Ava breathed deep for five seconds and exhaled for ten. She did this ten times. She learned this technique at her yoga studio. Ava loved yoga, but worried about how her ass looked in her yoga pants. She also got frustrated when she couldn’t do crow pose. She ran through a list of all the yoga poses she couldn’t do, then glanced at her clock again in desparation.
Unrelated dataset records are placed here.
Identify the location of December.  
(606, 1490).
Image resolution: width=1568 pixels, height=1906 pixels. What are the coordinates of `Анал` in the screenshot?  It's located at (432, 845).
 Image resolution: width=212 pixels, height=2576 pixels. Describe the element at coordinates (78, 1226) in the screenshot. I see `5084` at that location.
This LED flashed 4:39.
Ava’s heart began to pound. She had been awake for over an hour and had to sleep. She began a mental list of all the things she had to do at work tomorrow. It was a long list. Dr. Wilson told Ava that when she started to obsess about something to either take care of it that minute or quit thinking about it. Ava thought it was excellent advice that would do wonders for a sane person.
She rolled over and started feeling around in her purse in the dark. While truly Ava wanted to quit worrying, to stop being so anxious, to cease obsessing about everything, she knew she couldn’t by herself. She had sought help from psychiatrists for 20 years. This was part of her effort to help herself, even though she knew that a doctor couldn’t change the past or even the present. That was the long con; doctors dangled the promise of a better life through relentless rehashing of past events that wouldn’t change.
Ava knew what helped – Xanax. She loved Xanax; it wasn’t the promise of help. It actually helped. Her anxiety was cured. Obsessive thoughts stopped. Her eye quit twitching. With Xanas, Ava didn’t have to depend on her Diane Sawyer persona. She preferred help from The Valley of the Dolls. As she found the bottle in her purse, she fumbled a little with the lid and took a couple pills. Ava closed her eyes. She knew she didn’t have to look at the clock again that night.